The failure was the voting system, so instead of a two- or three-minute process, a roll call vote had to be done the old-fashioned way, calling out the names down the rooster so each representative could cast his or her vote.
Senate Bill 136 passed the Senate late last year after much discussion and revisions, but the House retained the bill to work on it this summer and fall.
The Legislative Administration Committee recommended more study for a bill that establishes a committee to monitor proposed constitutional amendments in Congress dealing with the issue.
Opponents of the ruling know interim study in the second year of the two-year term is nothing more than a polite way to kill a bill and they worked to overturn the committee's recommendation, which they did successfully by two votes.
Those seeking to kill the bill tried to table it, but that lost by four votes, and then House Minority Leader Stephen Shurtleff, D-Concord, moved to pass the bill, which lawmakers did by four votes.
When he asked the House to reconsider the vote and vote it down so approval would stand and the bill would go to Hassan without any shenanigans, the electronic voting machine broke.
The 45 minutes it takes to do a roll call vote was a little too much for some House members that late in the day and they left.
When the roll call on reconsideration was tabulated, it passed instead of failed, and opponents moved to kill the bill and that passed.
Some members said afterwards there was some strong-arming by leadership to kill the bill, but that happens all the time.

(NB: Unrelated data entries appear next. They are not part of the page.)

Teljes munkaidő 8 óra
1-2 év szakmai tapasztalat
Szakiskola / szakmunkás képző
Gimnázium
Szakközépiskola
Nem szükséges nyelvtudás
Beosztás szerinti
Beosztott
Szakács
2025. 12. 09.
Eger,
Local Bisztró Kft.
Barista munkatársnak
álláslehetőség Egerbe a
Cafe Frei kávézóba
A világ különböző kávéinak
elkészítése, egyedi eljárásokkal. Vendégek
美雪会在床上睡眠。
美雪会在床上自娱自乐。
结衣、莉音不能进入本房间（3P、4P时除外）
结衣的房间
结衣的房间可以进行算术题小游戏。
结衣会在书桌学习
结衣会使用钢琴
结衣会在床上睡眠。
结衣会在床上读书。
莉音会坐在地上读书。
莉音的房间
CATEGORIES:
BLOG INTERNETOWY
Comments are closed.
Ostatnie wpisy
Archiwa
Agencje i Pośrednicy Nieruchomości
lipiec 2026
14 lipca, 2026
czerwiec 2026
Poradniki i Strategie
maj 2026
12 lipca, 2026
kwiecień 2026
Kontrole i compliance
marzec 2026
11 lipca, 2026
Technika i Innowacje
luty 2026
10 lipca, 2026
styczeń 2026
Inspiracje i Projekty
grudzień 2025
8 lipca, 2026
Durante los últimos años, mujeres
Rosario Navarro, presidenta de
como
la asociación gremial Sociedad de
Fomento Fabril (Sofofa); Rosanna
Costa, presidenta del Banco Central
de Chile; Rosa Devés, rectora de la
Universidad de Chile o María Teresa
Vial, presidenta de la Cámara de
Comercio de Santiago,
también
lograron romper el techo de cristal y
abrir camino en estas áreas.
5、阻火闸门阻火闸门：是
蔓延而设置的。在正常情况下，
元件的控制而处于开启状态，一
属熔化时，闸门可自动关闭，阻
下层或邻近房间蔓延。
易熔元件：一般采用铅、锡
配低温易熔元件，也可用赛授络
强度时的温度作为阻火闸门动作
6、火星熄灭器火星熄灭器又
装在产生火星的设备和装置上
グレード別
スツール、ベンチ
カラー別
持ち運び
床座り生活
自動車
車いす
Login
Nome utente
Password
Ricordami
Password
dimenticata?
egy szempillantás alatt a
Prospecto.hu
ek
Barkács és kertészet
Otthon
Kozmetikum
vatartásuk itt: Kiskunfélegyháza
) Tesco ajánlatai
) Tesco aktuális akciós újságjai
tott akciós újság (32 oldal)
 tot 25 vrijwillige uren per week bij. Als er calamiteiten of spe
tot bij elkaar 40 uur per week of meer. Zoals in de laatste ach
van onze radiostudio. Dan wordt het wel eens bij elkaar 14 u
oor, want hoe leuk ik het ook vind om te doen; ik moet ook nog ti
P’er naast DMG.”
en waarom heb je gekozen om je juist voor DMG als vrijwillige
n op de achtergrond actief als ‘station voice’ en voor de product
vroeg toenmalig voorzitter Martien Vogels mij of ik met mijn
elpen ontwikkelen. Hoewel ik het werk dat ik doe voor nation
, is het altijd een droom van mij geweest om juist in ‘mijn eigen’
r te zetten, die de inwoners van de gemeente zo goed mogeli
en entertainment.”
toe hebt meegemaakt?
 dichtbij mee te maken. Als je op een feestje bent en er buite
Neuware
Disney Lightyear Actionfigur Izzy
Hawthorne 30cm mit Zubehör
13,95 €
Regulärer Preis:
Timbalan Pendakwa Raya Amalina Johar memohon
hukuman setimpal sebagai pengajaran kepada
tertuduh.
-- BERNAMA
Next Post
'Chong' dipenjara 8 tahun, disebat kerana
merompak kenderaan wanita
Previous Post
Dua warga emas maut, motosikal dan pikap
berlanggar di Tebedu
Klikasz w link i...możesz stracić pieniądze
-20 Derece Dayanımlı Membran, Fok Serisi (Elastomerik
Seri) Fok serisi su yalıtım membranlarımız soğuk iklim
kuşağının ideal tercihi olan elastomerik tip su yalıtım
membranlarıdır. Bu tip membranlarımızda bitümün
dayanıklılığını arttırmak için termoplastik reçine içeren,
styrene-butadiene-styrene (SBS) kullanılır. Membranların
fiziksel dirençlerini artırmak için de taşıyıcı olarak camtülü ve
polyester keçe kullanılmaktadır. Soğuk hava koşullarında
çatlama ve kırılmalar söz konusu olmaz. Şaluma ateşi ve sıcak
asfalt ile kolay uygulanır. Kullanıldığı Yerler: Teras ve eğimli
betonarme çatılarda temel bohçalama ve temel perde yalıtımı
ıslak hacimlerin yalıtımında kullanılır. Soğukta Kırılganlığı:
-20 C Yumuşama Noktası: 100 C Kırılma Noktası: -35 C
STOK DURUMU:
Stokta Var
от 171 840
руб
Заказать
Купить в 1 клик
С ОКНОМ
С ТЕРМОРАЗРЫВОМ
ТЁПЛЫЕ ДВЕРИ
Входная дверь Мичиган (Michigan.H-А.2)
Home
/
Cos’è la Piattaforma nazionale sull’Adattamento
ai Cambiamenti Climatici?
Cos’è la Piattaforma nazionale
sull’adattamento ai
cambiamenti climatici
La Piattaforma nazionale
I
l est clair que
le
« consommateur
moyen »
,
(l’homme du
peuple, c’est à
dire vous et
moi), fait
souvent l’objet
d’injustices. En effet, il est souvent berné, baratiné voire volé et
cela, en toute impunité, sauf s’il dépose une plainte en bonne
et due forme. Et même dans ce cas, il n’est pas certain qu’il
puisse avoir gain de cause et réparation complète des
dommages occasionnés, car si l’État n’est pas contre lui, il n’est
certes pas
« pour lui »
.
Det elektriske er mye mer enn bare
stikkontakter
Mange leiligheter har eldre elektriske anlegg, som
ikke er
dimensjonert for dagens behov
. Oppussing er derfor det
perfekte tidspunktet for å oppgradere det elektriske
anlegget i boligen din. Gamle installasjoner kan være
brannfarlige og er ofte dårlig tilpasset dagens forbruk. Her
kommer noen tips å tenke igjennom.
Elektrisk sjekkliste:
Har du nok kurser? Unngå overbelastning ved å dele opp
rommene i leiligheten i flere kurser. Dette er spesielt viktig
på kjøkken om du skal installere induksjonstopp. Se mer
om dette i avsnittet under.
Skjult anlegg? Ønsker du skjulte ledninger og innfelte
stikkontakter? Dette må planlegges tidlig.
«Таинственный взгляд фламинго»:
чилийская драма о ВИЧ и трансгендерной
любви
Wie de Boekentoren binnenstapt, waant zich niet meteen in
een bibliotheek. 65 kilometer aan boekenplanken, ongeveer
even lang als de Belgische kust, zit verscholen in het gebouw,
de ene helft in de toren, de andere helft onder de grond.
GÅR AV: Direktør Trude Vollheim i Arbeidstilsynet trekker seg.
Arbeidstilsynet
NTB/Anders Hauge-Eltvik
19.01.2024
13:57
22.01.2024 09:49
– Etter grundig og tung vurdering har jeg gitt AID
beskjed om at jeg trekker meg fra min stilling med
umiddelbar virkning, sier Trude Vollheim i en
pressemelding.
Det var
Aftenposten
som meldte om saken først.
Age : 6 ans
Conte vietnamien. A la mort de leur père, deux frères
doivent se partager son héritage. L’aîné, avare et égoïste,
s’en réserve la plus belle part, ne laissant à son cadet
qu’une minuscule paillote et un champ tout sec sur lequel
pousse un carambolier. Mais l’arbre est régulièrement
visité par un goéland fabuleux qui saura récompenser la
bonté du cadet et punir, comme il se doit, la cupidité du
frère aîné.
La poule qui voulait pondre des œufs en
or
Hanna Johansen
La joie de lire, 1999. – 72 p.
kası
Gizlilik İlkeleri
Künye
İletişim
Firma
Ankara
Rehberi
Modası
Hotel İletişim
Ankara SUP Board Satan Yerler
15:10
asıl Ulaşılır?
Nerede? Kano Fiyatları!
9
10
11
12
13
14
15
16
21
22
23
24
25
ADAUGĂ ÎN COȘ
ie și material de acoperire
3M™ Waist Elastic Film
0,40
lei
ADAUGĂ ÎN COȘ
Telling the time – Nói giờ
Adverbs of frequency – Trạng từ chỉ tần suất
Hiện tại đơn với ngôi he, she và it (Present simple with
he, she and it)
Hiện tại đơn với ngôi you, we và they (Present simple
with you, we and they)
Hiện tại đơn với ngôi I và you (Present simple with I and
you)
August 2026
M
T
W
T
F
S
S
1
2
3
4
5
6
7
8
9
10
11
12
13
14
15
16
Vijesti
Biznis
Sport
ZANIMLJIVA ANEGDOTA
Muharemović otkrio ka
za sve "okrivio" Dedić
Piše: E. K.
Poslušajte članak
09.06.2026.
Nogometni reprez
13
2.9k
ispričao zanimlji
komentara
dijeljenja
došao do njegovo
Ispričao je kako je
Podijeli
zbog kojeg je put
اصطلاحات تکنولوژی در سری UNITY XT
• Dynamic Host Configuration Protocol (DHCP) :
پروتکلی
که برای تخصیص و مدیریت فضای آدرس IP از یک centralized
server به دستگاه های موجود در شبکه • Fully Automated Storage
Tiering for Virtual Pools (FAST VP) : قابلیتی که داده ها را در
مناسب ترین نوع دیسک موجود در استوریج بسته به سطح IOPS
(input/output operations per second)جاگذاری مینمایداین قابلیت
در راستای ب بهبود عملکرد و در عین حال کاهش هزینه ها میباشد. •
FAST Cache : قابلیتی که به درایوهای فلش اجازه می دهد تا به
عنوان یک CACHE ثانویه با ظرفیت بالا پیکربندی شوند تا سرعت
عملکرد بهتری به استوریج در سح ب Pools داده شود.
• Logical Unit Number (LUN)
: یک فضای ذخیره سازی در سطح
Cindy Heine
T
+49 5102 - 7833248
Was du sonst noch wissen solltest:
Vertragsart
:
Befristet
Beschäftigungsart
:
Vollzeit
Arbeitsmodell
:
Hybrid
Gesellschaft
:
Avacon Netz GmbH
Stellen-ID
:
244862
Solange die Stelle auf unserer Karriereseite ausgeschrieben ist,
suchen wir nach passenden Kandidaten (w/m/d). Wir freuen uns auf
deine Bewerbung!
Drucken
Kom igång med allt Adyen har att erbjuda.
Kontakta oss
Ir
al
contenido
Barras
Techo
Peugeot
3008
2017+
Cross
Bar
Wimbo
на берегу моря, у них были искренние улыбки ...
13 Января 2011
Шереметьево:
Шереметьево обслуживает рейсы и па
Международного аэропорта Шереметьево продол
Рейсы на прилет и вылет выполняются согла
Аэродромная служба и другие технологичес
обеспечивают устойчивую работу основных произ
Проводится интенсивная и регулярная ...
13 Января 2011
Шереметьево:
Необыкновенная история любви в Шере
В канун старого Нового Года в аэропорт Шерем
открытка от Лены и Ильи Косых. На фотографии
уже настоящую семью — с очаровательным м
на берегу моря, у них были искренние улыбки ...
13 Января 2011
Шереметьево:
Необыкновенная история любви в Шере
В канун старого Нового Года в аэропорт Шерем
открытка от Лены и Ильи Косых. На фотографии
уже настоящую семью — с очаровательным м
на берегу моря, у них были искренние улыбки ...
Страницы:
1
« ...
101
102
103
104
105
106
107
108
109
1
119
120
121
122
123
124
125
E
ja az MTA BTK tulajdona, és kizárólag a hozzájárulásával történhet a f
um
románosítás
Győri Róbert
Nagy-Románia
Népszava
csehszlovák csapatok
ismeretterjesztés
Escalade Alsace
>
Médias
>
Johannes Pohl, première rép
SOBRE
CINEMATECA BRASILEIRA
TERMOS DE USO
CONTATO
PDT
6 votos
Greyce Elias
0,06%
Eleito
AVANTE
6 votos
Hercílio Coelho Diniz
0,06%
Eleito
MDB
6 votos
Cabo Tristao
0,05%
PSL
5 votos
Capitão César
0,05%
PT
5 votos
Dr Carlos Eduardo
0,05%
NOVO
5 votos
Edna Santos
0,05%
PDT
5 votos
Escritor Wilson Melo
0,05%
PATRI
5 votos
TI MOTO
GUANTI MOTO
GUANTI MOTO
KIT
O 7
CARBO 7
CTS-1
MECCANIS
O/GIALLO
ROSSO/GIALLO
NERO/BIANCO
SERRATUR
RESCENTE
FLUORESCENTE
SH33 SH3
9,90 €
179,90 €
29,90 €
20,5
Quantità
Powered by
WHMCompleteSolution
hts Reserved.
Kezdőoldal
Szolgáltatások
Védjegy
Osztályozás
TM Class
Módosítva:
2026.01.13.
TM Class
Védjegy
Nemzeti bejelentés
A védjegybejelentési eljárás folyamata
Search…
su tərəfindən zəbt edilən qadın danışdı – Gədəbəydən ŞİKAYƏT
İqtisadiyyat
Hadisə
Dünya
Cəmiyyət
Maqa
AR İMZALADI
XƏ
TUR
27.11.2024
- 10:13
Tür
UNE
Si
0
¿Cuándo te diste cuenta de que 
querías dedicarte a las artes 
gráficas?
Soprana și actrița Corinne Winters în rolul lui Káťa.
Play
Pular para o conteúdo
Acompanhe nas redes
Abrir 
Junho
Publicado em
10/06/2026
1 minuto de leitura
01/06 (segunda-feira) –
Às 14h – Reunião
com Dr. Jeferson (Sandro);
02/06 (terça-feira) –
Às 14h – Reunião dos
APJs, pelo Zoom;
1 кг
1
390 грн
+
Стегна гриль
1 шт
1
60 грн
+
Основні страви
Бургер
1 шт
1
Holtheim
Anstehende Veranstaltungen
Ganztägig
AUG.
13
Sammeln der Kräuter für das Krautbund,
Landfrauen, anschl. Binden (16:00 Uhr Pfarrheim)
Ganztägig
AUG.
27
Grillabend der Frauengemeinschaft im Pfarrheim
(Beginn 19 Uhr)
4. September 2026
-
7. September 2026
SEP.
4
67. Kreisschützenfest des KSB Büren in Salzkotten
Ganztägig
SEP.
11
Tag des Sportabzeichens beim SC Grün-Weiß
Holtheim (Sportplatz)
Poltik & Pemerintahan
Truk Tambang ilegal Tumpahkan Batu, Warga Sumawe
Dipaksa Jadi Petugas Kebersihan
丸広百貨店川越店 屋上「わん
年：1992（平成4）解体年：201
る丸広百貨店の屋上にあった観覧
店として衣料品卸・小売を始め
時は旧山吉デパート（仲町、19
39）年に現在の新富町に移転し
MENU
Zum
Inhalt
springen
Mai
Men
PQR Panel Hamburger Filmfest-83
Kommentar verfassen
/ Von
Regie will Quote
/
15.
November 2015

If the electronic system had worked when Shurtleff called for reconsideration, the bill would be on its way to the governor's desk and not a victim of technology. The voting system was replaced three years ago because the old system was unreliable.
Right to Know
Any reporter will tell you obtaining public documents under the Right-to-Know law can be either easy or difficult depending on the community or agency or person being dealt with.
It is no secret it has become more difficult to obtain large amounts of information and expensive if charged by the page and for research.
This week may bring some good news for those seeking electronic records.
Under House Bill 606 no fee can be charged for electronic record transfers if printed copies are not involved.
The Senate will vote on the bill Thursday, but it will have to go back to the House because the Senate version is different from the House's.
The Senate Executive Departments and Administration Committee voted 4-0 to recommend the bill pass.
The three bills the drug task force voted to fast track to the governor's desk this month have a public hearing Tuesday before House and Senate committees.
The public hearings begin at 9 a.m. and the committees are expected to make their recommendations on the bill by the end of the week with a vote before the end of the month.